Такие рассуждения убедили Эрнеста, что покурить, в общем-то, можно, так что он полез в чемодан и достал трубки и табак. Во всём, думалось ему, нужна мера, даже и в добродетели; итак, в тот вечер он курил без всякой меры. Жаль вот только, что он похвастался Доусону, что бросил курить. Надо недельку-другую, пока он не докажет свою твёрдость и непоколебимость в других, более лёгких делах, подержать свои трубки в кубышке. Тогда мало-помалу они снова выползут на свет — так оно немного погодя и вышло.
Далее, Эрнест написал домой письмо, выдержанное совершенно в иных тонах, чем все его прежние письма. Обычно это всё были формальные отписки и вода, ибо, как я уже объяснял, если ему случалось написать о чём-то интересующем его на самом деле, матери тут же начинало хотеться узнать всё больше и больше, и каждый новый ответ был как отрубание очередной головы у гидры, чтобы на её месте выросло полдюжины и больше новых вопросов, и всегда с одним результатом — надо было сделать не так, а по-другому, или надо немедленно отказаться от того, что он наметил делать. Теперь же дело приняло новый оборот, и он — в тысячный раз! — подумал, что вот теперь следует курсу, который мать с отцом одобрят, которым заинтересуются, и, наконец, установят с ним отношения большего взаимопонимания, чем было у них в обычае дотоле. Итак, он написал бурное, взволнованное письмо, — которое, когда я его прочёл, меня сильно позабавило, — но слишком длинное, чтобы его воспроизводить. Вот один отрывок: «Я теперь направляюсь ко Христу; боюсь, что многие, очень многие из моих университетских товарищей удаляются от Него; мы должны молиться за них, чтобы они обрели, как я обрёл, мир, который во Христе». Эрнест передал мне это письмо в связке с другими, которые отец прислал ему по смерти Кристины, — а она их бережно хранила, — и, читая этот отрывок, от стыда закрыл лицо руками.
— Я могу его не приводить, — сказал я. — Хочешь?

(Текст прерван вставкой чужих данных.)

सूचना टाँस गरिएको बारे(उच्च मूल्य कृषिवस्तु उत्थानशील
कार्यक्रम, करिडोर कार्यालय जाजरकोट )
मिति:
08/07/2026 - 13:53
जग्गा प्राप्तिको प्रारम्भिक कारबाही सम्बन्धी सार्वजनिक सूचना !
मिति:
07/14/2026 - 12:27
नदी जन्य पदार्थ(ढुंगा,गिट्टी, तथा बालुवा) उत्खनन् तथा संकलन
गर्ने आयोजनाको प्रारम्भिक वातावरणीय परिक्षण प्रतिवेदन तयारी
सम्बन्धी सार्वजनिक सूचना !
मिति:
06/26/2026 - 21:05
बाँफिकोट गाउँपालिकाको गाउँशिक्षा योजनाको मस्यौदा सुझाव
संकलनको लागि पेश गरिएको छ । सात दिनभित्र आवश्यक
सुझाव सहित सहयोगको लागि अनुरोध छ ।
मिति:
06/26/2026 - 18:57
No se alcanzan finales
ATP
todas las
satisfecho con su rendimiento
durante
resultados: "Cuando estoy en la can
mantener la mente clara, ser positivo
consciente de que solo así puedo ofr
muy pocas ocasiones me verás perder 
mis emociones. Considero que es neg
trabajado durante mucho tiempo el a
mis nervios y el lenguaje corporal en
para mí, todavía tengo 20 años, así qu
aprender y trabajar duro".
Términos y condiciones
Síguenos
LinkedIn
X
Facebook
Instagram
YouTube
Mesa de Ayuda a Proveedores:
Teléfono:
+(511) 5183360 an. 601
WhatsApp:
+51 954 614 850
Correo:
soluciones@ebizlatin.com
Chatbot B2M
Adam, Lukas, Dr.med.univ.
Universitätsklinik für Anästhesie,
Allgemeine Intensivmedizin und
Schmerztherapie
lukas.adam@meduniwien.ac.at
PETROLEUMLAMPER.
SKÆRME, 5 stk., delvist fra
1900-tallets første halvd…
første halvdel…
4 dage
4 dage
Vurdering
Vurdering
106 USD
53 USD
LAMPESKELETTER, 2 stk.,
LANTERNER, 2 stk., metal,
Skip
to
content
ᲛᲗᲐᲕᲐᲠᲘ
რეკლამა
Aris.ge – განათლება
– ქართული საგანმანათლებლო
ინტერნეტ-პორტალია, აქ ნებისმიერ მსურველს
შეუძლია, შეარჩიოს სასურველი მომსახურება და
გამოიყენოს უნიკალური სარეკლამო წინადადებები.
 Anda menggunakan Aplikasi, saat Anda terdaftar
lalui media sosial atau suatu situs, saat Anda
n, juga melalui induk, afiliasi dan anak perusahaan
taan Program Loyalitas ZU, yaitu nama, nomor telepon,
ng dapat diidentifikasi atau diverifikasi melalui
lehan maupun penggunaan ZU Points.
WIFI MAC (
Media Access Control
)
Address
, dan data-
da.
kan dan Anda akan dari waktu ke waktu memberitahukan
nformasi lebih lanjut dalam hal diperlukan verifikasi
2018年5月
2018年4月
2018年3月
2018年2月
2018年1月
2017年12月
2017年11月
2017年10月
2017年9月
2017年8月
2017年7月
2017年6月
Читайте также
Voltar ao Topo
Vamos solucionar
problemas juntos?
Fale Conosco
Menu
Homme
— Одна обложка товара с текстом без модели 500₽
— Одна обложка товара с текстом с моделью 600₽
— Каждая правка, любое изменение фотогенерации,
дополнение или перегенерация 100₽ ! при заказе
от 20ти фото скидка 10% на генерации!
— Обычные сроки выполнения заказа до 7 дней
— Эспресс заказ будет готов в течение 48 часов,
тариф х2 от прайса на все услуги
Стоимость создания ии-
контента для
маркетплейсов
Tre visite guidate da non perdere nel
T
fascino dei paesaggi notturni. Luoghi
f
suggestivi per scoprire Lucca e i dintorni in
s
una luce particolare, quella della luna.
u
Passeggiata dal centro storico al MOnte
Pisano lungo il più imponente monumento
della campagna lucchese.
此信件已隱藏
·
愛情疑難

— Ни в коем случае, — отвечал он. — А если кто из моих друзей-доброхотов сохранил и другие свидетельства моей глупости, выбирайте из них любые лакомые кусочки, которые могут позабавить читателя, — пусть себе повеселится.

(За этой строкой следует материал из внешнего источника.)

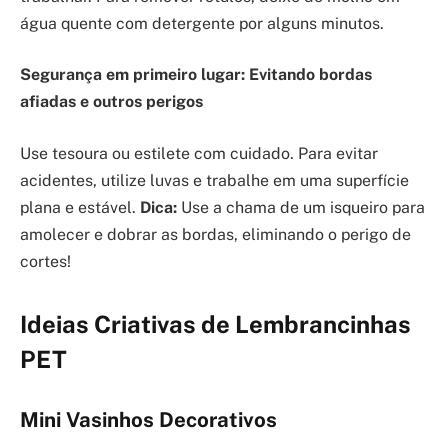
água quente com detergente por alguns minutos.
Segurança em primeiro lugar: Evitando bordas
afiadas e outros perigos
Use tesoura ou estilete com cuidado. Para evitar
acidentes, utilize luvas e trabalhe em uma superfície
plana e estável.
Dica:
Use a chama de um isqueiro para
amolecer e dobrar as bordas, eliminando o perigo de
cortes!
Ideias Criativas de Lembrancinhas
PET
Mini Vasinhos Decorativos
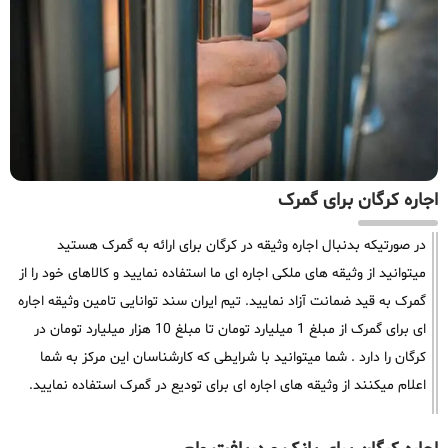
اجاره کرگان برای گمرک
در صورتیکه بدنبال اجاره وثیقه در کرگان برای ارائه به گمرک هستید
میتوانید از وثیقه های ملکی اجاره ای ما استفاده نمایید و کالاهای خود را از
گمرک به قید ضمانت آزاد نمایید. تیم ایران سند توانایی تامین وثیقه اجاره
ای برای گمرک از مبلغ 1 میلیارد تومان تا مبلغ 10 هزار میلیارد تومان در
کرگان را دارد . شما میتوانید با شرایطی که کارشناسان این مرکز به شما
اعلام میکنند از وثیقه های اجاره ای برای تودیع در گمرک استفاده نمایید.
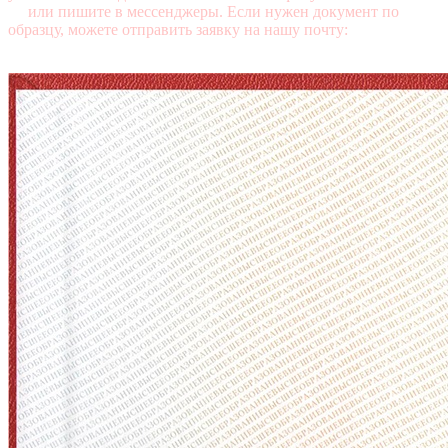
95
или пишите в мессенджеры. Если нужен документ по
образцу, можете отправить заявку на нашу почту:
mail@diplomasters.com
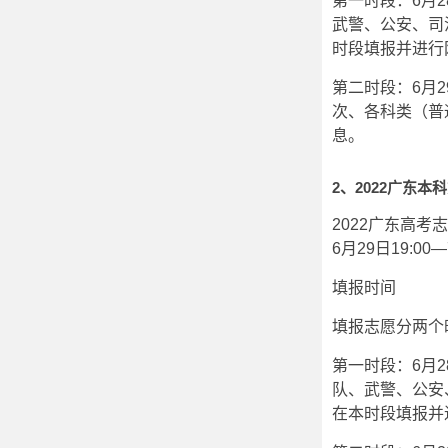
第一时段：6月2
武警、公安、司
时段填报并进行
第二时段：6月2
次、各科类（普
息。
2、2022广东本
2022广东高考
6月29日19:0
填报时间
填报志愿分两个
第一时段：6月2
队、武警、公安
在本时段填报并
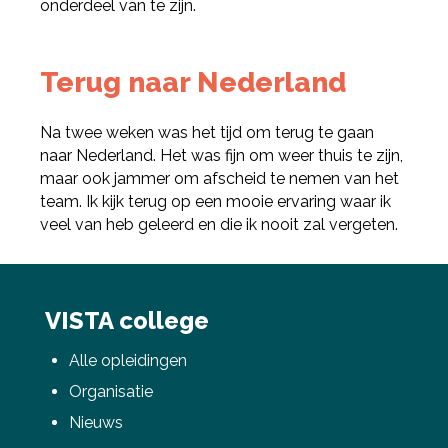
onderdeel van te zijn.
Terug naar Nederland
Na twee weken was het tijd om terug te gaan
naar Nederland. Het was fijn om weer thuis te zijn,
maar ook jammer om afscheid te nemen van het
team. Ik kijk terug op een mooie ervaring waar ik
veel van heb geleerd en die ik nooit zal vergeten.
VISTA college
Alle opleidingen
Organisatie
Nieuws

Но вообразите, какой эффект такого рода письмо — настолько ничем не предвещаемое — должно было произвести в Бэттерсби! Даже Кристина удержалась от экстаза по поводу того, что её сын открыл для себя силу слова Христова, а уж Теобальд и вовсе перепугался до беспамятства. Оно, конечно, хорошо, что у сына не будет никаких сомнений и трудностей, что он примет сан, не поднимая вокруг этого никакого шума, но в таком внезапном преображении человека, до той поры не выказывавшего ни малейшей склонности к религии, отец почуял неладное. Он ненавидел людей, не умеющих вовремя остановиться. Эрнест же всегда был такой странный, такой outre[195]; никогда не знаешь, чего от него ждать в следующий момент, но всегда ясно, что это будет что-нибудь необычное и дурацкое. Если, приняв сан и приобретя бенефиций, он закусит удила, то начнёт выкидывать такие коленца, что ему, Теобальду, и не снились. Спору нет, рукоположение и обретение бенефиция во многом помогут упорядочению его жизни, а если он ещё и женится, то жена должна довершить дело; это его единственный шанс, но Теобальд, надо отдать должное его дальновидности, в душе не слишком в этот шанс верил.